Da gibt es dann Paypass von MasterCard, Paywave von Visa, Girogo von den Sparkassen und Google Wallet von Google und noch wem anders.
Nachdem ich dann also stundenlang Infos gesucht habe, aber nicht herausfinden konnte, was das nun für ein System bei McDonalds ist, hab ich mal den Kundenservice von McDonalds angerufen.
Die wussten allerdings auch nicht was das ist und haben versprochen dem nachzugehen und mir eine Email zu schicken.
Nunja, eine Woche später kam nun die Antwort und es handelt sich wohl um das Paypass System von Mastercard.
Hab mich gefreut, da ich bei MLP bin und von daher eine MasterCard Kreditkarte habe.
Allerdings hab ich versucht herauszufinden, wie das nun geht, aber kein Erfolg gehabt.
Es gibt soweit ich weiß keine Paypass App.
Also was muss ich tun damit ich mit Hilfe meines S3 über NFC bezahlen kann?
Konnten die das nicht vielleicht noch ein wenig komplizierter machen, damit NIEMALS jemand einen BigMac per NFC bezahlt? 

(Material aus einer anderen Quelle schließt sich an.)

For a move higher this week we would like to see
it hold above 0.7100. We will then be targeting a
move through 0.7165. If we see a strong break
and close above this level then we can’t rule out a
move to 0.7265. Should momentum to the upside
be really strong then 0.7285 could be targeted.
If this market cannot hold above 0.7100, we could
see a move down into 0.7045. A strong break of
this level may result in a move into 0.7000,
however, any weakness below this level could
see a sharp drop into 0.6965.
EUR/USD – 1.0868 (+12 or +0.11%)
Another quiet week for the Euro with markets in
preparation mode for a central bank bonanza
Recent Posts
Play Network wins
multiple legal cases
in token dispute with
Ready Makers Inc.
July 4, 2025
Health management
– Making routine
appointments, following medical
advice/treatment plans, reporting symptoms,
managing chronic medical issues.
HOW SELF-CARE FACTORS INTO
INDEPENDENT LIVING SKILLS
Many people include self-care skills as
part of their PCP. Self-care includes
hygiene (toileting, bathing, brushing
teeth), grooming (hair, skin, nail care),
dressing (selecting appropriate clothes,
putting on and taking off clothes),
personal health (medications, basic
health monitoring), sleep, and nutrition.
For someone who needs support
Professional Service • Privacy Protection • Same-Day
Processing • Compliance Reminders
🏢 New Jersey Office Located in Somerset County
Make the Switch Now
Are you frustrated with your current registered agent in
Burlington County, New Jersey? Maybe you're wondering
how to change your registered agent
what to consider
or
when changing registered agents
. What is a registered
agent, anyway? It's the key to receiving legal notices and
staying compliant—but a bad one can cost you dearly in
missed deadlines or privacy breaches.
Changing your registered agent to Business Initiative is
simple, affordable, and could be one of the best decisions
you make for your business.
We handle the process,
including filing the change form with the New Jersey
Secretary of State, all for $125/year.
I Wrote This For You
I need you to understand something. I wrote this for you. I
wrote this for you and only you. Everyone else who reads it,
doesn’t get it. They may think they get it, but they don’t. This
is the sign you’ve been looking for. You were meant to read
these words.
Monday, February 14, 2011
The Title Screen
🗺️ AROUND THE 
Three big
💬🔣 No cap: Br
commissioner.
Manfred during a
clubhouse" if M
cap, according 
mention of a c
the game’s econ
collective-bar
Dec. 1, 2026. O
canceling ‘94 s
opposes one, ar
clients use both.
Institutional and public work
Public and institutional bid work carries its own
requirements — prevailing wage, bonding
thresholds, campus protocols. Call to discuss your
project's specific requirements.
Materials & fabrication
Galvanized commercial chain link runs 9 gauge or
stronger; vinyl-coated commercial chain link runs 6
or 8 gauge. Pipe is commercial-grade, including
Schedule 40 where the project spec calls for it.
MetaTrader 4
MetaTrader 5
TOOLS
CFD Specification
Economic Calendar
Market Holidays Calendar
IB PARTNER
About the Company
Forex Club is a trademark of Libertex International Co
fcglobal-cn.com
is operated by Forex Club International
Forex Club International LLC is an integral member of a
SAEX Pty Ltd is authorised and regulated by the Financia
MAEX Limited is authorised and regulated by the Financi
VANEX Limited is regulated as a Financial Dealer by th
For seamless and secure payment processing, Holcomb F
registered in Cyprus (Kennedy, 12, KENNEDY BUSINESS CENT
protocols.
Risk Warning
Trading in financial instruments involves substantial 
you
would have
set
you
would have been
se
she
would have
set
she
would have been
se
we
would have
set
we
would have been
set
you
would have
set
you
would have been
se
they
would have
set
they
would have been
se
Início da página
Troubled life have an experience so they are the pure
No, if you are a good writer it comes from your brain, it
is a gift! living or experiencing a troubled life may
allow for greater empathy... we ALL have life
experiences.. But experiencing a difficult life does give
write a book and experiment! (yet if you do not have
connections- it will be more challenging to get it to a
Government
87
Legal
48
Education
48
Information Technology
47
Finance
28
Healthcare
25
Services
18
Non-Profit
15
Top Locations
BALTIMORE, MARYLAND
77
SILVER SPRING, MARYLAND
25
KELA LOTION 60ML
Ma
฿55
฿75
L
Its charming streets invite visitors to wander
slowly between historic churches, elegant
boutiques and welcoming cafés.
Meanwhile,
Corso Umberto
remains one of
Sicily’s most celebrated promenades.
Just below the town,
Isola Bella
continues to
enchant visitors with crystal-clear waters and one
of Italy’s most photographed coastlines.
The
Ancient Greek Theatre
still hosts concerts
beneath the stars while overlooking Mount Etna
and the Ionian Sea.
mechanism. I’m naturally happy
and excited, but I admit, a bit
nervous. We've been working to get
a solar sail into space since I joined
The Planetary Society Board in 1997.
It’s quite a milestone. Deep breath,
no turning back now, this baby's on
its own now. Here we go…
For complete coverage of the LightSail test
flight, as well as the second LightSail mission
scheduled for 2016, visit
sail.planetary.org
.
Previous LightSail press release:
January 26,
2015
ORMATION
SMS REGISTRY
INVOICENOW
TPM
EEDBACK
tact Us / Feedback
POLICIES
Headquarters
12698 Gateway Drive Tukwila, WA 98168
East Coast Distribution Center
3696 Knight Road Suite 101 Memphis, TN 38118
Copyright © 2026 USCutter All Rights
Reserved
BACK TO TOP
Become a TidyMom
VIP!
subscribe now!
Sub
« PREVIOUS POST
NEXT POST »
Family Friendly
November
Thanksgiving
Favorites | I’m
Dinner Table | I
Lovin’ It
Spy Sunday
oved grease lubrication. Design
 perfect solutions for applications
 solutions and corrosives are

Wäre über jede Hilfe dankbar! 

ps.
Könnte ich evtl. auch Google Wallet benutzen? Hab gehört da kriegt man 10$ Startguthaben. Das reicht für nen McMenu.


----------



## onliner (14. Juli 2012)

TacTic schrieb:


> Hiho,
> 
> Also was muss ich tun damit ich mit Hilfe meines S3 über NFC bezahlen kann? Wäre über jede Hilfe dankbar!


 
Servus,



du kannst in Deutschland noch gar nicht damit Zahlen.
Feldversuche sind erst gestartet
Sobald die Unternehmen und "Datenschützer" Ihr i.O. abgegeben haben
N-Mark-Logo als Kennzeichnung NFC-zertifizierter Geräte
Dieses Zeichen muss an der Kasse abgebracht sein ! http://www.nfc-forum.org/home/n-mark.jpg
Weitere informative Quelle => Alles zum Thema NFC und NFC Handy!
Damit bist du hier einer der, der vmtl. eine Grundsatzdiskussion losgetretten hat mit NFC-Handys 

Gruß onliner

Edit: Ein älterer Bericht http://www.crn.de/etail/artikel-94679.html


----------



## TacTic (14. Juli 2012)

Zunächst erstmal danke für deine Antwort! 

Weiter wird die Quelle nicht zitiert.